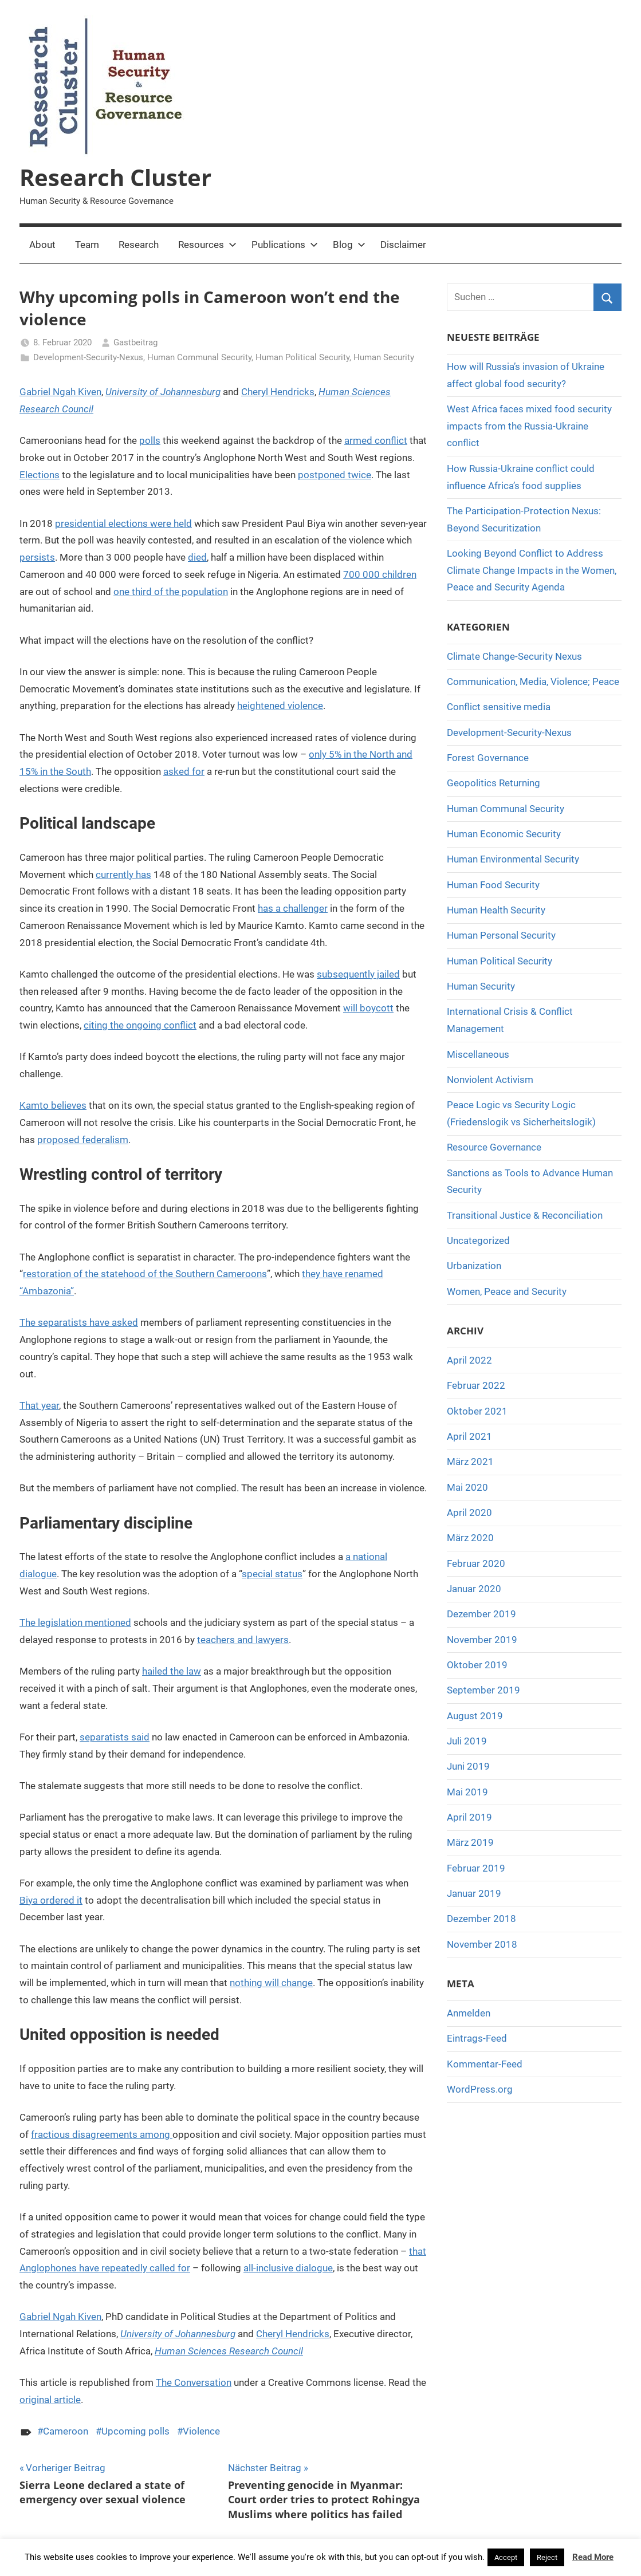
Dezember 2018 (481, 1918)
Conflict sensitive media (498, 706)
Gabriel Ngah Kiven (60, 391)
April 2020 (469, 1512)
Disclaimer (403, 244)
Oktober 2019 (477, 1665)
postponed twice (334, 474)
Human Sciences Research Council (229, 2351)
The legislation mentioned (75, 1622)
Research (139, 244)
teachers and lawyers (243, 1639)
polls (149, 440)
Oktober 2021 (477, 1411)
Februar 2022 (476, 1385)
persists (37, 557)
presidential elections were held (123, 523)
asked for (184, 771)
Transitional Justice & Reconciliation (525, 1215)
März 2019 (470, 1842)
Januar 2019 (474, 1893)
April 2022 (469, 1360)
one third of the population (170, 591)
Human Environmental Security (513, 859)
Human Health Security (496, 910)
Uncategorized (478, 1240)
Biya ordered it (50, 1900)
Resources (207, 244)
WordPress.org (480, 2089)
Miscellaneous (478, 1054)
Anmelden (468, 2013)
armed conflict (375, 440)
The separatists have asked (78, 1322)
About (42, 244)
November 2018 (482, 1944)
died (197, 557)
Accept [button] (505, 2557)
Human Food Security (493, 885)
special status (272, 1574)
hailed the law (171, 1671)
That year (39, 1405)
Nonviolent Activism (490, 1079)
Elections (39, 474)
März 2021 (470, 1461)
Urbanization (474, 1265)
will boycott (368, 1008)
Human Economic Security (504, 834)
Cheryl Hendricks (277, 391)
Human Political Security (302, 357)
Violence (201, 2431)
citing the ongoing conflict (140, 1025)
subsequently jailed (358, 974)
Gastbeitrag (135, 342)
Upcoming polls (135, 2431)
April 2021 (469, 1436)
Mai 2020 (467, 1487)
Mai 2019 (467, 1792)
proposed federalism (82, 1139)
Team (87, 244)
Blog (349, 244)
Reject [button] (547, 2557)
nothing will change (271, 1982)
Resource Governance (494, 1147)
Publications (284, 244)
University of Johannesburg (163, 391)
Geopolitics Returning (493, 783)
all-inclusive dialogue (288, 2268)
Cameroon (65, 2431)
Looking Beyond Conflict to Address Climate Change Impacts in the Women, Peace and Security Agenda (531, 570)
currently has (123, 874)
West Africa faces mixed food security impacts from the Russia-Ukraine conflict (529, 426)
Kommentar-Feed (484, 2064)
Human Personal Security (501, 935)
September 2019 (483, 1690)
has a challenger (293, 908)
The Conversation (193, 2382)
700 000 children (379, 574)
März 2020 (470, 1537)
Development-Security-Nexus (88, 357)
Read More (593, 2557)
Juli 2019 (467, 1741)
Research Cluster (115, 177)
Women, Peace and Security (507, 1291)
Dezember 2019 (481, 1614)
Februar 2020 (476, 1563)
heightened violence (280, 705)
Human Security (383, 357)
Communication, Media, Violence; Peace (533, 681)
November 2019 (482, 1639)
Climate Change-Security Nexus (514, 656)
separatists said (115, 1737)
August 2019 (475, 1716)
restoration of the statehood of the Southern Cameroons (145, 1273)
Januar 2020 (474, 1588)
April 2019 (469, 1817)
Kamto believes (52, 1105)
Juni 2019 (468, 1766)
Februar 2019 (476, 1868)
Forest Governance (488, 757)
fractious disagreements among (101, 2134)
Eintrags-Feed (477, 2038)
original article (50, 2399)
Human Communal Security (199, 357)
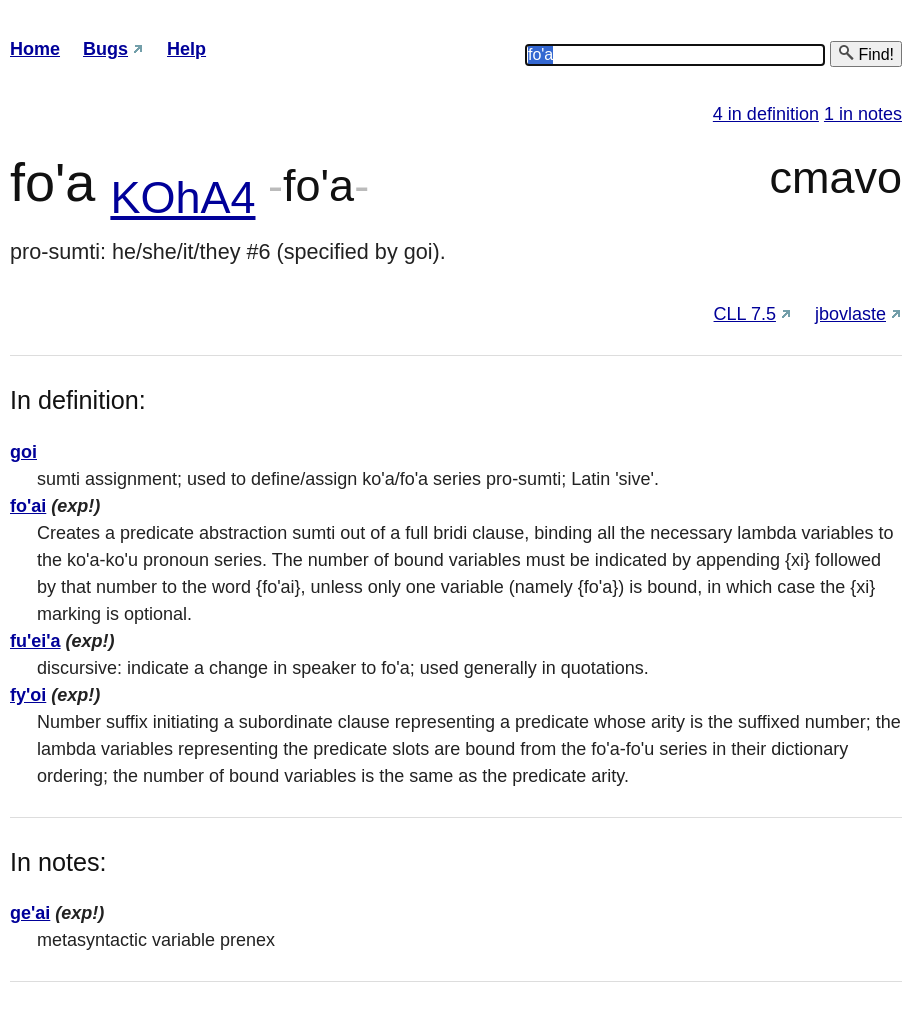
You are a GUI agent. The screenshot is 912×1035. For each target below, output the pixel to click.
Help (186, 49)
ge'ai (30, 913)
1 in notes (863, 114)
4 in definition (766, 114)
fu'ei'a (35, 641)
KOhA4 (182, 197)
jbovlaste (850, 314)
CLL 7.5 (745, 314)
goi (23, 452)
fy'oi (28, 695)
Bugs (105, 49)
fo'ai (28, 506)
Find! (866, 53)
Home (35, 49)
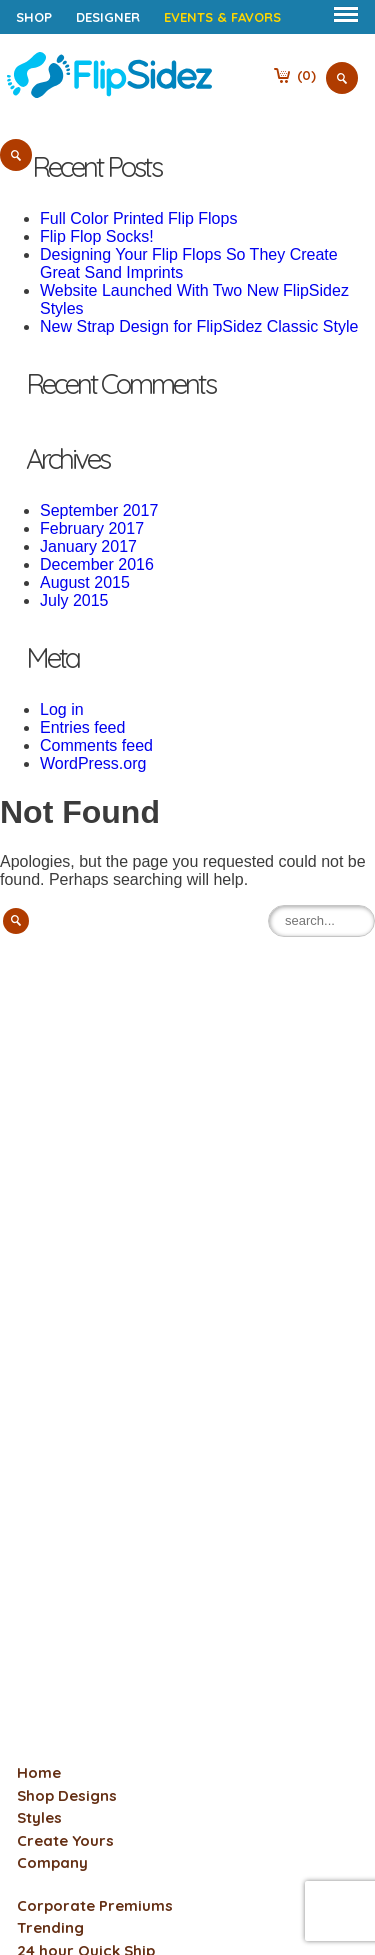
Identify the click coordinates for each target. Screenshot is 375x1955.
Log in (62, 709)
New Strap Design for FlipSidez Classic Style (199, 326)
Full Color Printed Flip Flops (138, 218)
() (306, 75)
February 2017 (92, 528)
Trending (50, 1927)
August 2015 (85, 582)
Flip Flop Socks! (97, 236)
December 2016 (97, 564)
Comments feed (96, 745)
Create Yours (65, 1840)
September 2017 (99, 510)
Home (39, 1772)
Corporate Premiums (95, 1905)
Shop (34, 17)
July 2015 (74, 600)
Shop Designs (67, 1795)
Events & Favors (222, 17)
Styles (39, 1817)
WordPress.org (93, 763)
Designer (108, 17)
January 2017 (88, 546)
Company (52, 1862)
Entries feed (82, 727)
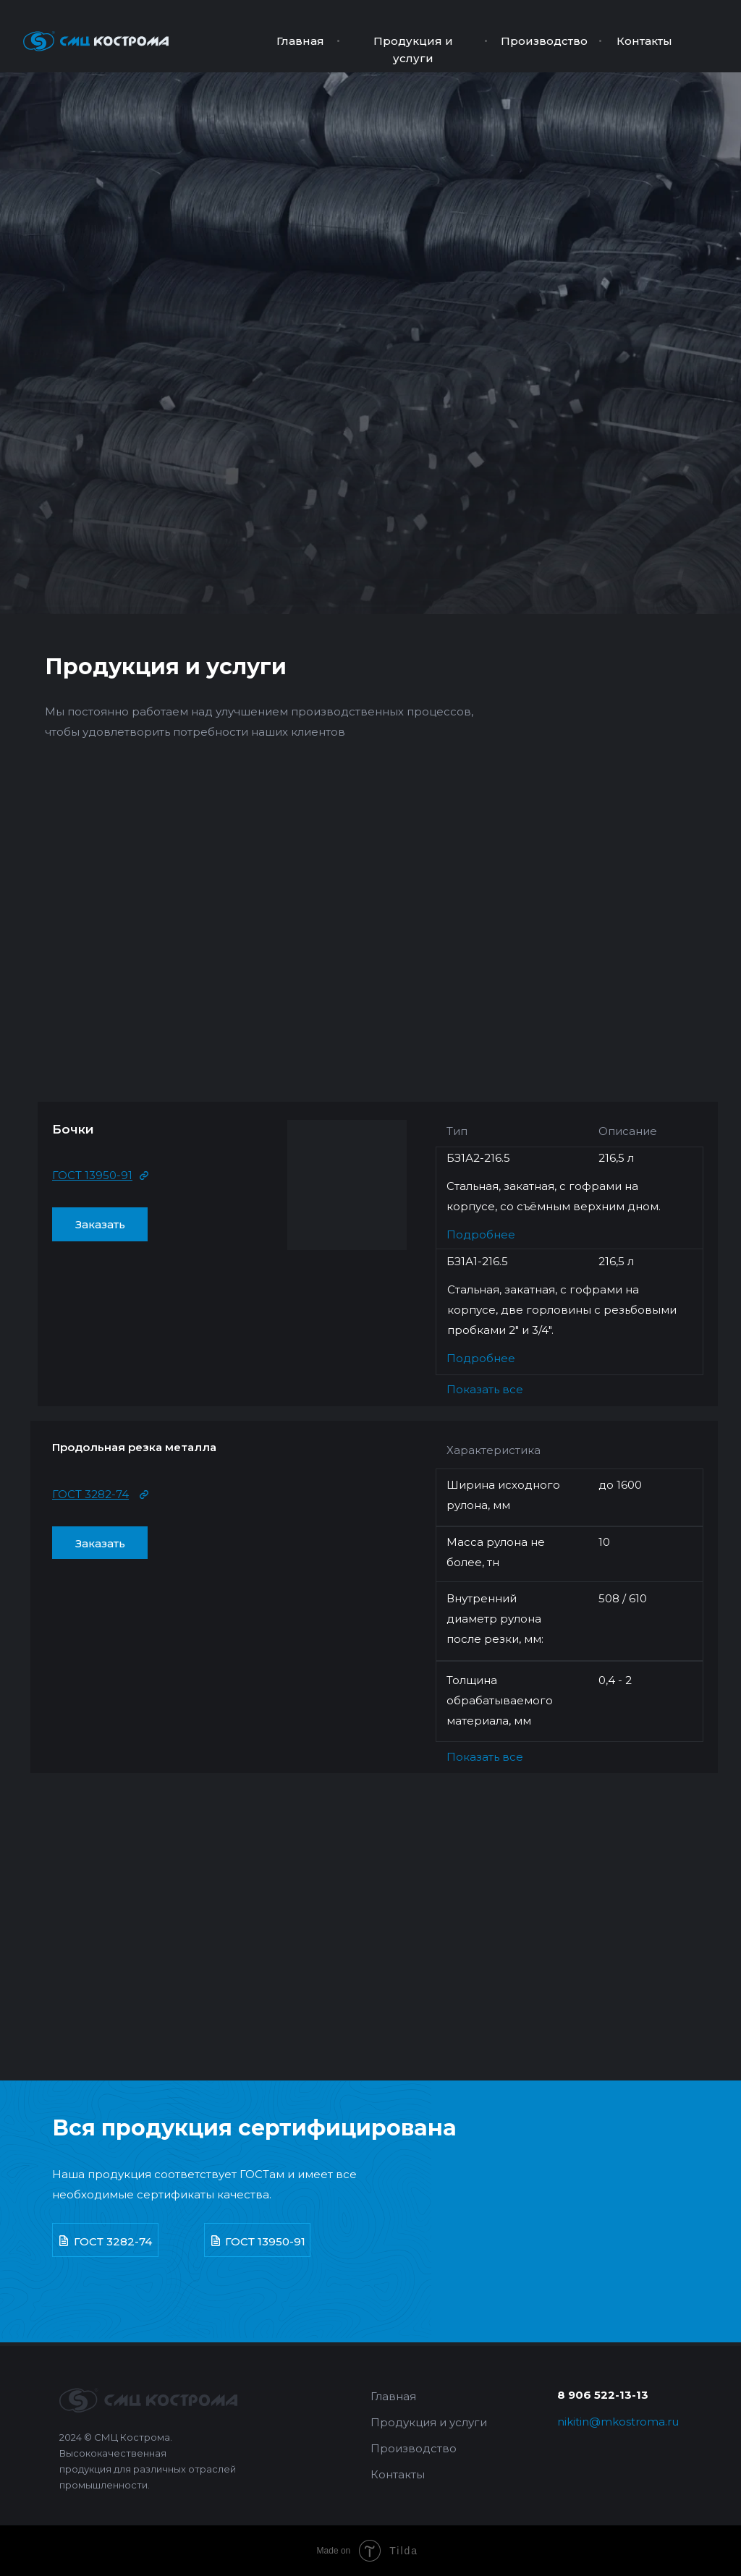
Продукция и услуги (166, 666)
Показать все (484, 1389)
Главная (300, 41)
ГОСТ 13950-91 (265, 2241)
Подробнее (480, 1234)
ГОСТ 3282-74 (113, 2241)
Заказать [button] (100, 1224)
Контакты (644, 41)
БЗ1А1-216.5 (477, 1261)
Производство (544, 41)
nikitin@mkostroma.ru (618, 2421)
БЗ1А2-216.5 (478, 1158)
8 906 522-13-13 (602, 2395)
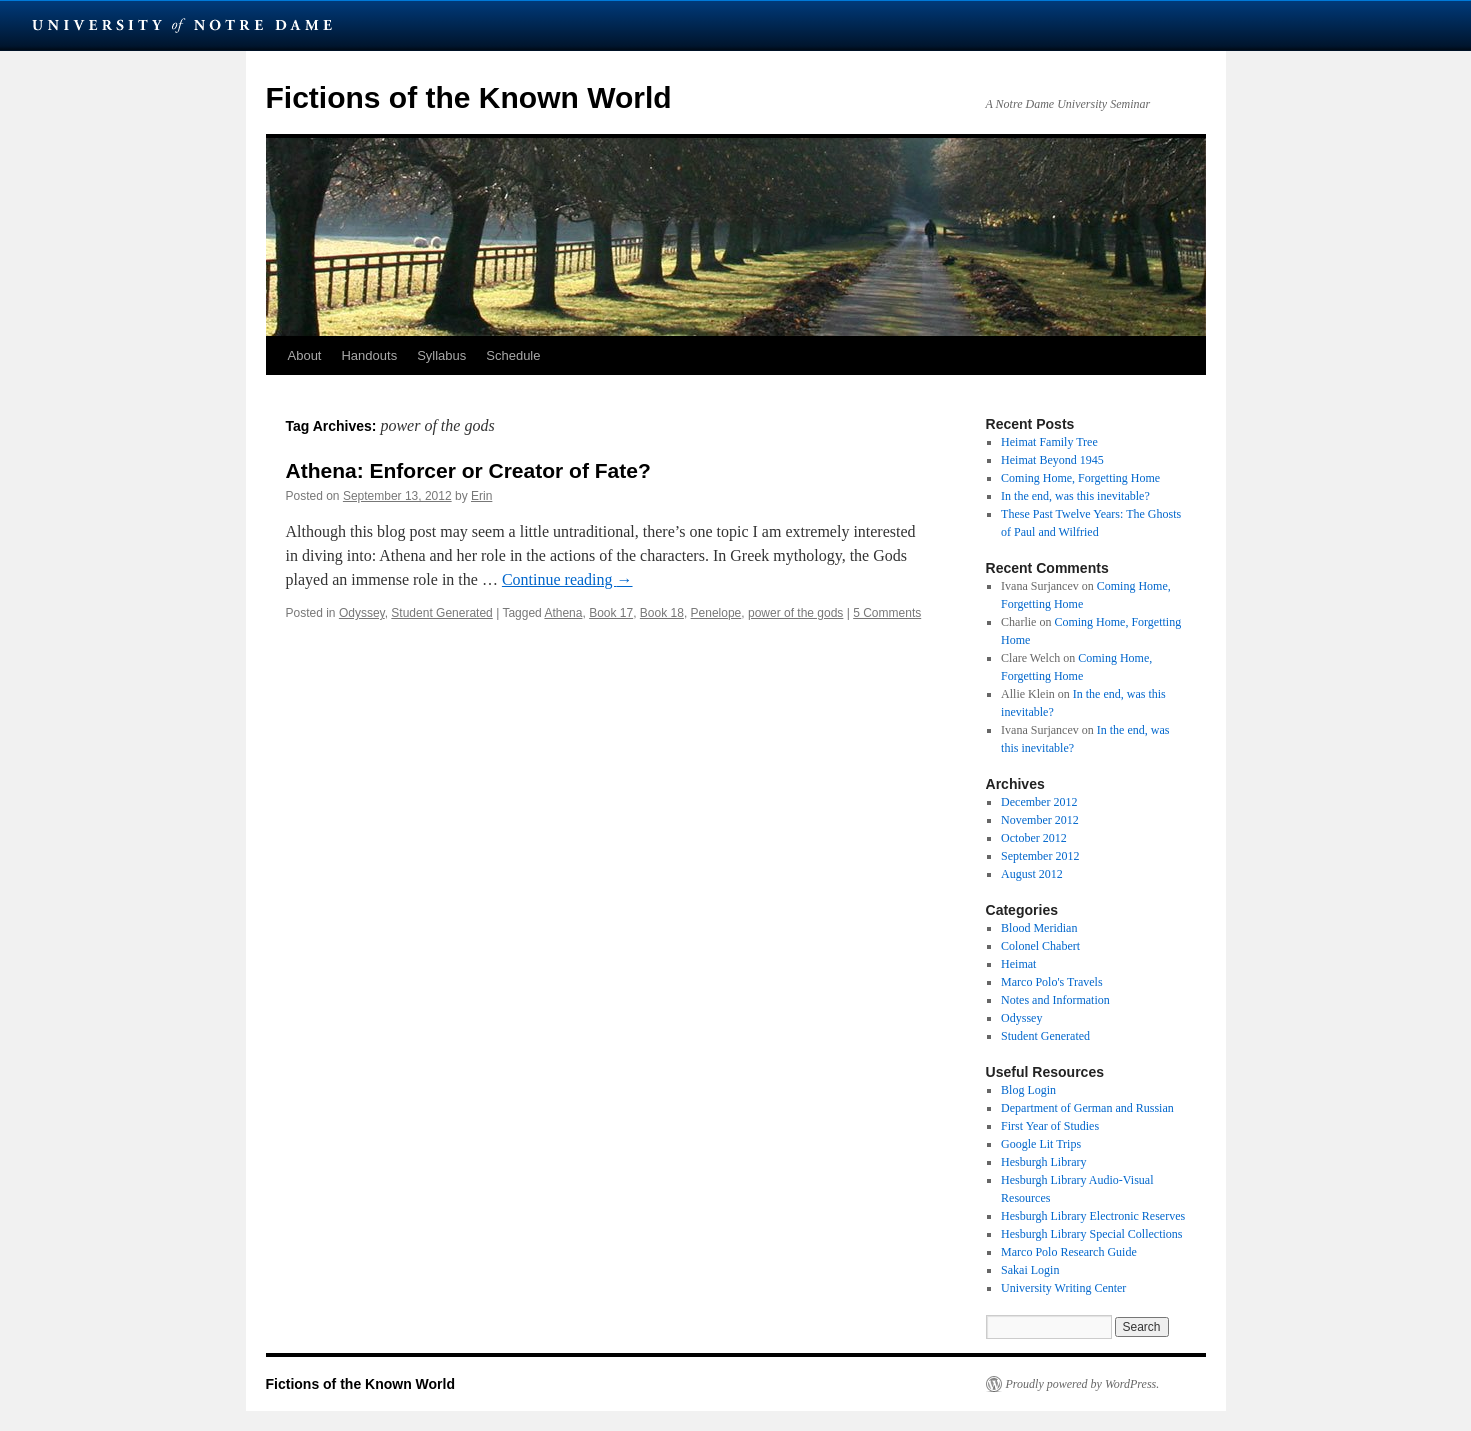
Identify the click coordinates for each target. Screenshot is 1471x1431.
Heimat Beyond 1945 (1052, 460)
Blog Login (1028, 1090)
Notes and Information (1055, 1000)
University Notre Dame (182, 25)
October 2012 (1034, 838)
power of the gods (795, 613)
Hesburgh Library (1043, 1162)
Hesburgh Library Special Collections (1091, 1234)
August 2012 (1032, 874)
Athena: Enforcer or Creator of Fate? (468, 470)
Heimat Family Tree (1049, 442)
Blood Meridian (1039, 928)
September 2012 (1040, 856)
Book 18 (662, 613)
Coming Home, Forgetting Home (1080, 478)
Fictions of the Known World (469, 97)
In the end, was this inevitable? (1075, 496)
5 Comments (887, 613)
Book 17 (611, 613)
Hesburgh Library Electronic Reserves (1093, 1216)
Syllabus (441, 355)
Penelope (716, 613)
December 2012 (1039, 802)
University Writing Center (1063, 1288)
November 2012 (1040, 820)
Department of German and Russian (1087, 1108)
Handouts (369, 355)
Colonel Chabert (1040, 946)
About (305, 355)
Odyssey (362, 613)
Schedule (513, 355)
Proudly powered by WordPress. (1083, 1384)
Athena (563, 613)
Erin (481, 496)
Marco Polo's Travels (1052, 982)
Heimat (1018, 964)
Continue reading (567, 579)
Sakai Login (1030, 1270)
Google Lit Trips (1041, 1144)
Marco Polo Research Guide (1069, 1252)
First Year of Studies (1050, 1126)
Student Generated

######

> TASK TO CARRY OUT: Using the data above, transcribe the lines that run from the line with "October 2012 (1034, 838)" to the line with "Book 18 (662, 613)", both ends kept, and output nothing else.

> RESPONSE BOX:
October 2012 (1034, 838)
power of the gods (795, 613)
Hesburgh Library (1043, 1162)
Hesburgh Library Special Collections (1091, 1234)
August 2012 (1032, 874)
Athena: Enforcer or Creator of Fate? (468, 470)
Heimat Family Tree (1049, 442)
Blood Meridian (1039, 928)
September 2012 (1040, 856)
Book 18 (662, 613)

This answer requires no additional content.